The goal of this competition is to reverse the typical direction of a generative text-to-image model: instead of generating an image from a text prompt, can you create a model which can predict the text prompt given a generated image? You will make predictions on a dataset containing a wide variety of (prompt, image)
pairs generated by Stable Diffusion 2.0, in order to understand how reversible the latent relationship is.
The popularity of text-to-image models has spurned an entire new field of prompt engineering. Part art and part unsettled science, ML practitioners and researchers are rapidly grappling with understanding the relationships between prompts and the images they generate. Is adding “4k” to a prompt the best way to make it more photographic? Do small perturbations in prompts lead to highly divergent images? How does the order of prompt keywords impact the resulting generated scene? This competition tasks you with creating a model that can reliably invert the diffusion process that generated to a given image.
In order to calculate prompt similarity in a robust way—meaning that “epic cat” is scored as similar to “majestic kitten” in spite of character-level differences—you will submit embeddings of your predicted prompts. Whether you model the embeddings directly or first predict prompts and then convert to embeddings is up to you!

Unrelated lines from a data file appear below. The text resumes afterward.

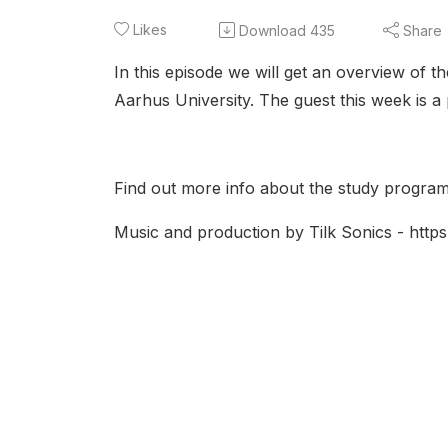
Likes
Download
435
Share
In this episode we will get an overview of t
Aarhus University. The guest this week is 
Find out more info about the study program
Music and production by Tilk Sonics - https:/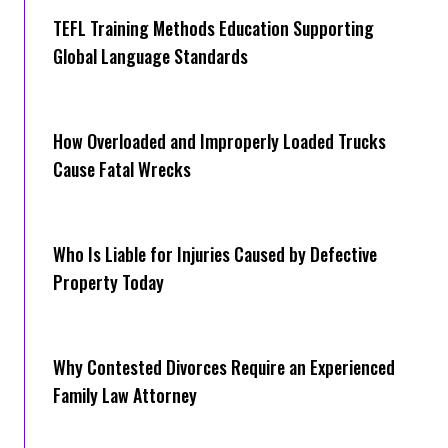
TEFL Training Methods Education Supporting
Global Language Standards
How Overloaded and Improperly Loaded Trucks
Cause Fatal Wrecks
Who Is Liable for Injuries Caused by Defective
Property Today
Why Contested Divorces Require an Experienced
Family Law Attorney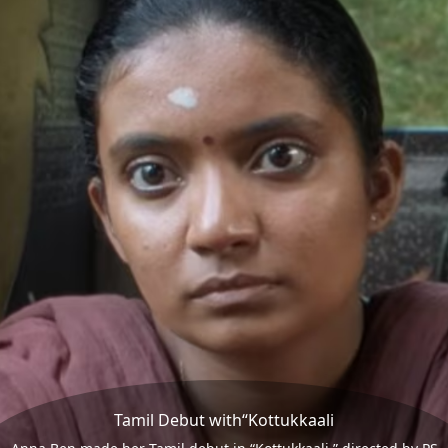
Tamil Debut with“Kottukkaali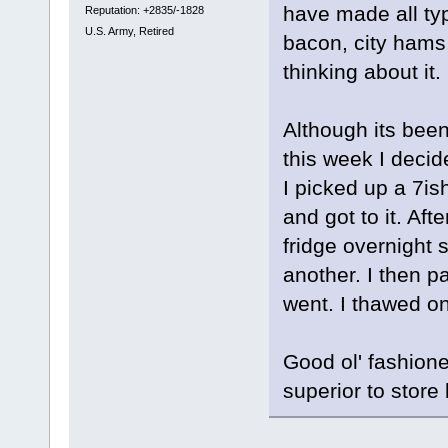
have made all ty
Reputation: +2835/-1828
U.S. Army, Retired
bacon, city hams,
thinking about it.
Although its been 
this week I deci
I picked up a 7is
and got to it. Aft
fridge overnight 
another. I then p
went. I thawed on
Good ol' fashioned
superior to store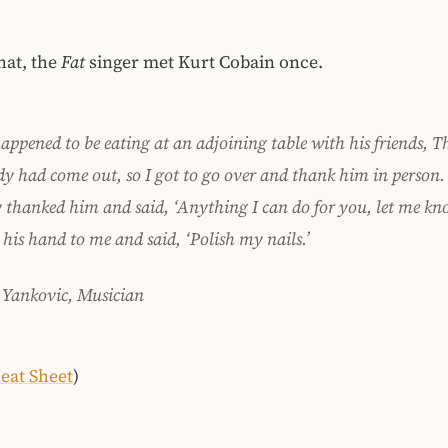
hat, the
Fat
singer met Kurt Cobain once.
appened to be eating at an adjoining table with his friends, Th
dy had come out, so I got to go over and thank him in person. 
y thanked him and said, ‘Anything I can do for you, let me kn
his hand to me and said, ‘Polish my nails.’
 Yankovic, Musician
eat Sheet
)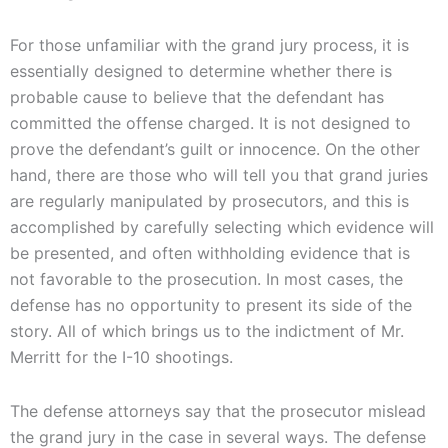
For those unfamiliar with the grand jury process, it is
essentially designed to determine whether there is
probable cause to believe that the defendant has
committed the offense charged. It is not designed to
prove the defendant’s guilt or innocence. On the other
hand, there are those who will tell you that grand juries
are regularly manipulated by prosecutors, and this is
accomplished by carefully selecting which evidence will
be presented, and often withholding evidence that is
not favorable to the prosecution. In most cases, the
defense has no opportunity to present its side of the
story. All of which brings us to the indictment of Mr.
Merritt for the I-10 shootings.
The defense attorneys say that the prosecutor mislead
the grand jury in the case in several ways. The defense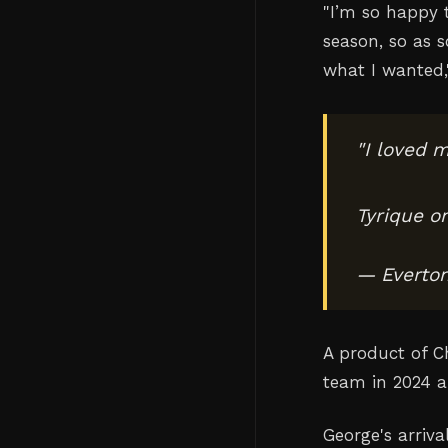
"I’m so happy t
season, so as ‌
what I wanted,
"I loved m
Tyrique o
— Everto
A product of C
team in 2024 a
George's arriva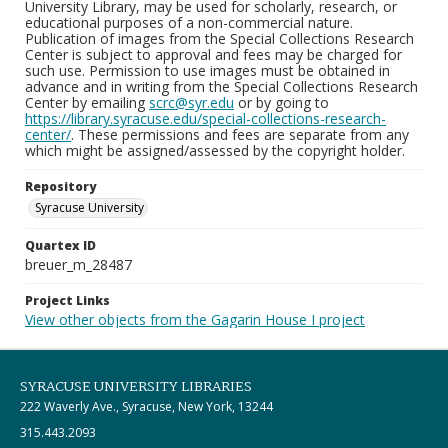
University Library, may be used for scholarly, research, or
educational purposes of a non-commercial nature.
Publication of images from the Special Collections Research
Center is subject to approval and fees may be charged for
such use. Permission to use images must be obtained in
advance and in writing from the Special Collections Research
Center by emailing
scrc@syr.edu
or by going to
https://library.syracuse.edu/special-collections-research-
center/
. These permissions and fees are separate from any
which might be assigned/assessed by the copyright holder.
Repository
Syracuse University
Quartex ID
breuer_m_28487
Project Links
View other objects from the Gagarin House I project
SYRACUSE UNIVERSITY LIBRARIES
222 Waverly Ave., Syracuse, New York, 13244
315.443.2093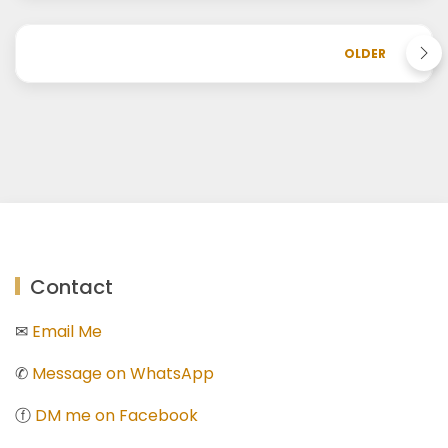
OLDER
Contact
✉
Email Me
✆
Message on WhatsApp
ⓕ
DM me on Facebook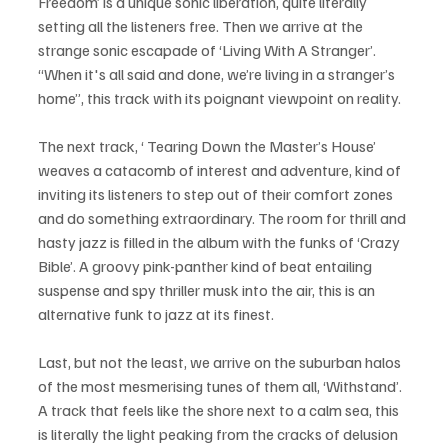
Freedom’ is a unique sonic liberation, quite literally 
setting all the listeners free. Then we arrive at the 
strange sonic escapade of ‘Living With A Stranger’. 
“When it's all said and done, we’re living in a stranger’s 
home”, this track with its poignant viewpoint on reality. 
The next track, ‘ Tearing Down the Master’s House’ 
weaves a catacomb of interest and adventure, kind of 
inviting its listeners to step out of their comfort zones 
and do something extraordinary. The room for thrill and 
hasty jazz is filled in the album with the funks of ‘Crazy 
Bible’. A groovy pink-panther kind of beat entailing 
suspense and spy thriller musk into the air, this is an 
alternative funk to jazz at its finest. 
Last, but not the least, we arrive on the suburban halos 
of the most mesmerising tunes of them all, ‘Withstand’. 
A track that feels like the shore next to a calm sea, this 
is literally the light peaking from the cracks of delusion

Good luck, and may you create “highly quality, sharp focus, intricate, detailed, in the style of unreal robust cross validation” models herein.
Awards:-
- 1st Place – $12,000
- 2nd Place – $10,000
- 3rd Place – $10,000
- 4th Place – $10,000
- 5th Place – $8,000
As a condition to being awarded a Prize, a Prize winner must provide a detailed write-up on their solution in the competition forums within 14 days of the conclusion of the competition.
Deadline:- 09-05-2023